Say I have (fake) patient data from their visits:
## Create a fake dataframe
foo <- data.frame(PatientNumber=c(11,11,11,22,22,33,33,33,44,55,55),
VisitDate=c("11/03/07","11/03/07","11/20/07","12/20/08",
"12/30/09","09/20/12","09/20/12","10/25/07","05/09/08","06/09/13","06/09/13"),
ICD9=c(10,15,10,30,30,25,60,25,14,40,13))
Which gives:
PatientNumber VisitDate ICD9
1 11 11/03/07 10
2 11 11/03/07 15
3 11 11/20/07 10
4 22 12/20/08 30
5 22 12/30/09 30
6 33 09/20/12 25
7 33 09/20/12 60
8 33 10/25/07 25
9 44 05/09/08 14
10 55 06/09/13 40
11 55 06/09/13 13
I would like to have a unique row for each patient at a given visit date. If the patient has multiple codes for a date, I would like a new column for all ICD code given at that visit. This is what it would look like:
WhatIWant <- data.frame(PatientNumber=c(11,11,22,22,33,33,44,55),
VisitDate=c("11/03/07", "11/20/07", "12/20/08", "12/30/09", "09/20/12","10/25/07","05/09/08","06/09/13"),
ICD9_1=c(10,10,30,30,25,25,14,40),
ICD9_2= c(15,NA,NA,NA,60,NA,NA,13))
> WhatIWant
PatientNumber VisitDate ICD9_1 ICD9_2
1 11 11/03/07 10 15
2 11 11/20/07 10 NA
3 22 12/20/08 30 NA
4 22 12/30/09 30 NA
5 33 09/20/12 25 60
6 33 10/25/07 25 NA
7 44 05/09/08 14 NA
8 55 06/09/13 40 13
I've tried reshape, but it seems to add all the ICD9 codes in a column and add the value in a column if they have a value or not (as shown below).I will end up with something like 200 columns, I would only like 3 (the max # of codes per patient per visit in the data set I have, ie ICD9_1, ICD9_2, ICD9_3).

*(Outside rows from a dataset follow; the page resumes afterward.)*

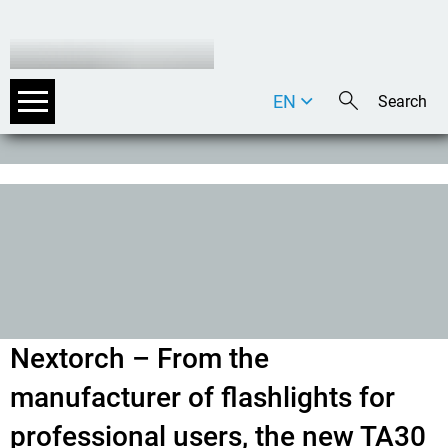
EN
DE
IT
Nextorch – From the
manufacturer of flashlights for
professional users, the new TA30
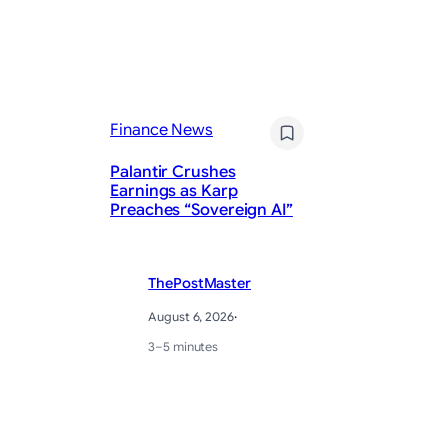
Finance News
Fi
Palantir Crushes
1 
Earnings as Karp
Sp
Preaches “Sovereign AI”
Ri
ThePostMaster
August 6, 2026
·
3–5 minutes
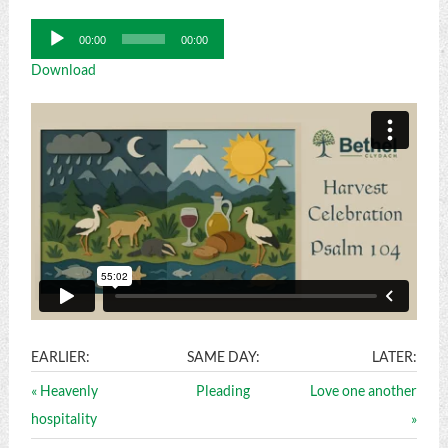
Audio
00:00
00:00
Player
Download
EARLIER:
SAME DAY:
LATER:
« Heavenly
Pleading
Love one another
hospitality
»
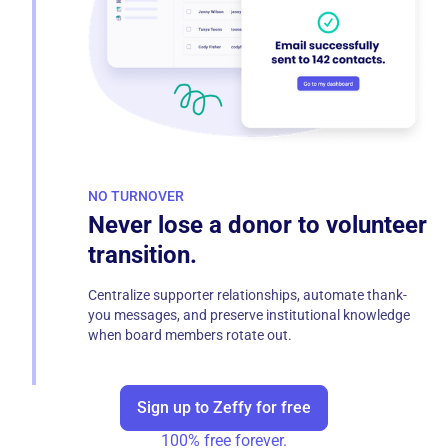
NO TURNOVER
Never lose a donor to volunteer
transition.
Centralize supporter relationships, automate thank-
you messages, and preserve institutional knowledge
when board members rotate out.
Sign up to Zeffy for free
100% free forever.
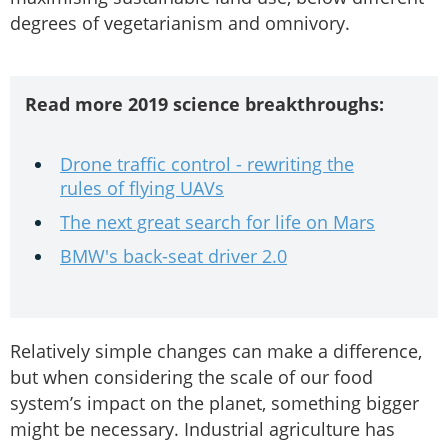
degrees of vegetarianism and omnivory.
Read more 2019 science breakthroughs:
Drone traffic control - rewriting the
rules of flying UAVs
The next great search for life on Mars
BMW's back-seat driver 2.0
Relatively simple changes can make a difference,
but when considering the scale of our food
system’s impact on the planet, something bigger
might be necessary. Industrial agriculture has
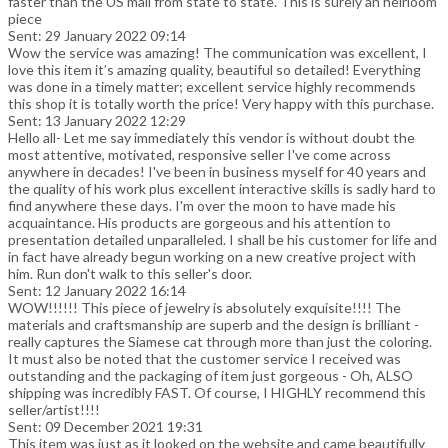
faster than the US mail from state to state. This is surely an heirloom
piece
Sent: 29 January 2022 09:14
Wow the service was amazing! The communication was excellent, I
love this item it’s amazing quality, beautiful so detailed! Everything
was done in a timely matter; excellent service highly recommends
this shop it is totally worth the price! Very happy with this purchase.
Sent: 13 January 2022 12:29
Hello all- Let me say immediately this vendor is without doubt the
most attentive, motivated, responsive seller I've come across
anywhere in decades! I've been in business myself for 40 years and
the quality of his work plus excellent interactive skills is sadly hard to
find anywhere these days. I'm over the moon to have made his
acquaintance. His products are gorgeous and his attention to
presentation detailed unparalleled. I shall be his customer for life and
in fact have already begun working on a new creative project with
him. Run don't walk to this seller's door.
Sent: 12 January 2022 16:14
WOW!!!!!! This piece of jewelry is absolutely exquisite!!!! The
materials and craftsmanship are superb and the design is brilliant -
really captures the Siamese cat through more than just the coloring.
It must also be noted that the customer service I received was
outstanding and the packaging of item just gorgeous - Oh, ALSO
shipping was incredibly FAST. Of course, I HIGHLY recommend this
seller/artist!!!!
Sent: 09 December 2021 19:31
This item was just as it looked on the website and came beautifully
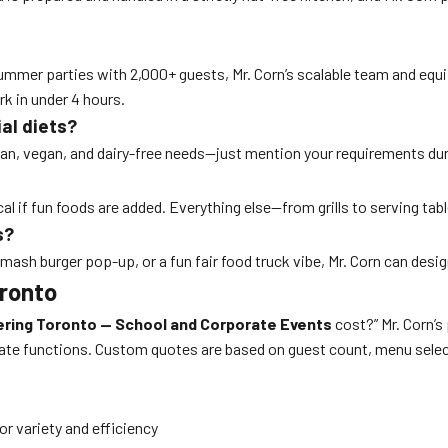
er parties with 2,000+ guests, Mr. Corn’s scalable team and equipm
k in under 4 hours.
al diets?
rian, vegan, and dairy-free needs—just mention your requirements du
al if fun foods are added. Everything else—from grills to serving tab
s?
mash burger pop-up, or a fun fair food truck vibe, Mr. Corn can desig
oronto
ring Toronto — School and Corporate Events
cost?” Mr. Corn’s
rate functions. Custom quotes are based on guest count, menu selec
 variety and efficiency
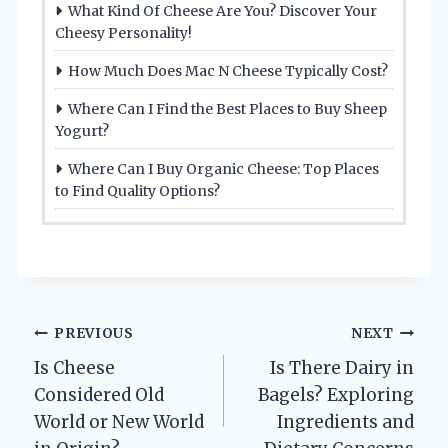
What Kind Of Cheese Are You? Discover Your
Cheesy Personality!
How Much Does Mac N Cheese Typically Cost?
Where Can I Find the Best Places to Buy Sheep
Yogurt?
Where Can I Buy Organic Cheese: Top Places
to Find Quality Options?
Post
PREVIOUS
NEXT
Is Cheese
Is There Dairy in
navigation
Considered Old
Bagels? Exploring
World or New World
Ingredients and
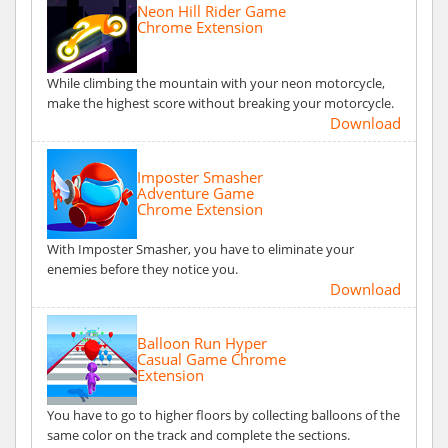
Neon Hill Rider Game
Chrome Extension
While climbing the mountain with your neon motorcycle,
make the highest score without breaking your motorcycle.
Download
Imposter Smasher
Adventure Game
Chrome Extension
With Imposter Smasher, you have to eliminate your
enemies before they notice you.
Download
Balloon Run Hyper
Casual Game Chrome
Extension
You have to go to higher floors by collecting balloons of the
same color on the track and complete the sections.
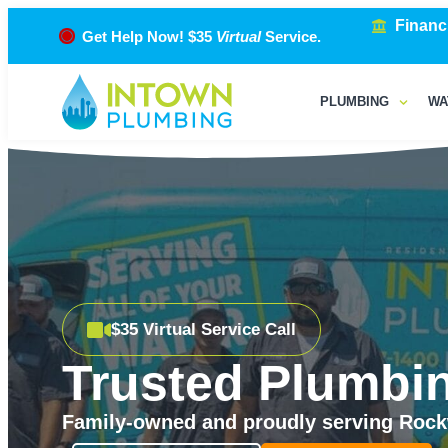
Financ
Get Help Now! $35
Virtual
Service.
PLUMBING
WA
$35 Virtual Service Call
Trusted Plumbin
Family-owned and proudly serving Rockw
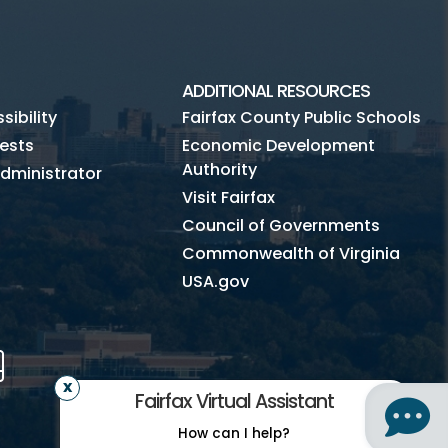
ADDITIONAL RESOURCES
ibility
Fairfax County Public Schools
ests
Economic Development
Authority
dministrator
Visit Fairfax
Council of Governments
Commonwealth of Virginia
USA.gov
m
Tube
Mobile
Fairfax Virtual Assistant
How can I help?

test <- reshape(foo, idvar = c("VisitDate"), timevar = c("PatientNumber"), direction = "wide")
> test
VisitDate ICD9.11 ICD9.22 ICD9.33 ICD9.44 ICD9.55
1 0007-11-03 10 NA NA NA NA
3 0007-11-20 10 NA NA NA NA
4 0008-12-20 NA 30 NA NA NA
5 0009-12-30 NA 30 NA NA NA
6 0012-09-20 NA NA 25 NA NA
8 0007-10-25 NA NA 25 NA NA
9 0008-05-09 NA NA NA 14 NA
10 0013-06-09 NA NA NA NA 40
Sorry if the title isn't as specific as it could be, I'm not really sure how to exactly title what I am looking for.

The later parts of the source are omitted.